Consider the listing below. Extract exactly the lines from the line containing "Gastgewerbe" to the line containing "FIRMENINFOS", both included.

- Data provided
== Segment start ==

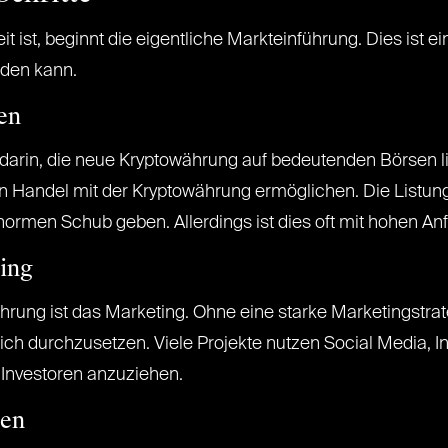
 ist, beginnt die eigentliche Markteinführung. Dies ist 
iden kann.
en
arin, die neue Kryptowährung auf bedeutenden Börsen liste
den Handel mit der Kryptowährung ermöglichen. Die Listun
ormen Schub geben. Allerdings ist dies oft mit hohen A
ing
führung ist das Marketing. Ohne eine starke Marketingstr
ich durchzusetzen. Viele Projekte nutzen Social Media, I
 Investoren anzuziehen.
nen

== Segment end ==
== Segment start ==

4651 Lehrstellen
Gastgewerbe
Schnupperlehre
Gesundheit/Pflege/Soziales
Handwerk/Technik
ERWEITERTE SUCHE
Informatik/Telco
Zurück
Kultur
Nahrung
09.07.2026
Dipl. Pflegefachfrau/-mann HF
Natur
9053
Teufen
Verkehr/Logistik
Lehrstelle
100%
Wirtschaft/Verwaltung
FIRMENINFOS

== Segment end ==

- Task solution
Gastgewerbe
Schnupperlehre
Gesundheit/Pflege/Soziales
Handwerk/Technik
ERWEITERTE SUCHE
Informatik/Telco
Zurück
Kultur
Nahrung
09.07.2026
Dipl. Pflegefachfrau/-mann HF
Natur
9053
Teufen
Verkehr/Logistik
Lehrstelle
100%
Wirtschaft/Verwaltung
FIRMENINFOS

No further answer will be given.